There was a time when getting something from another country felt special. Now it’s ordinary: a few taps, a delivery update, and you’ll find a package at the door within days. COVID briefly reversed that instinct. We looked closer to home. We celebrated local businesses. We learned that resilience isn’t just about what you can bring in, it’s about what you can build locally with homegrown experts at the helm.
Our approach to cancer care deserves that same mindset. Asian patients need solutions and treatments designed for them, led by researchers who understand the realities on the ground. In a region that disproportionately carries nearly half of the world’s cancer burden, we cannot rely on an imported playbook from the west to tackle this deadly reality that is robbing millions of their lives.
Asia's differences stem from more than just biology
We know that the uniqueness of our Asian genetics puts our populations at a higher risk of cancers that may not be as common in Western populations. For example, nearly between 30-50% of the Asian population harbours the EGFRm gene, putting them at risk for non-small cell lung cancer. This is significantly higher than the 14% to 17% prevalence observed in Western (Caucasian) populations. In the clinic, we see this translated into real life with middle-aged women diagnosed with lung cancer having never smoked a day in their lives.
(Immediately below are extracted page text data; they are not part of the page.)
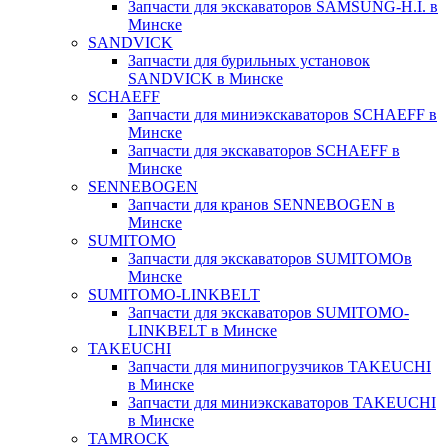
Запчасти для экскаваторов SAMSUNG-H.I. в
Минске
SANDVICK
Запчасти для бурильных установок
SANDVICK в Минске
SCHAEFF
Запчасти для миниэкскаваторов SCHAEFF в
Минске
Запчасти для экскаваторов SCHAEFF в
Минске
SENNEBOGEN
Запчасти для кранов SENNEBOGEN в
Минске
SUMITOMO
Запчасти для экскаваторов SUMITOMOв
Минске
SUMITOMO-LINKBELT
Запчасти для экскаваторов SUMITOMO-
LINKBELT в Минске
TAKEUCHI
Запчасти для минипогрузчиков TAKEUCHI
в Минске
Запчасти для миниэкскаваторов TAKEUCHI
в Минске
TAMROCK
But that’s not where the differences between our patients and their Western counterparts end. Across the region, diagnoses tend to be delayed, resulting in poorer outcomes. Patients also experience different care pathways, with varying access to care and resources influencing their cancer journey. Culture, financial status and social stigma are all factors that physicians must consider when creating multidisciplinary treatment plans.
These realities are only truly appreciated by the clinicians that are having these daily conversations with patients, who make it a point to delve deep into the nuances such as their clinical histories, the financial realities that could impede their treatment selection and whether they are able to even reach the hospitals to receive their treatments. That context should not stay in the consultation room. It needs to be translated into research questions, trial designs, and care models that can be tested in routine practice and improve outcomes at scale.
Solutions here are critical for global progress against cancer
Research generated in Asia, led by Asian investigators in partnership with Asian communities, is not a regional niche. It is essential to global cancer progress for three key reasons: it changes what we know, it changes what gets used, and it changes how fast effective treatments reach patients.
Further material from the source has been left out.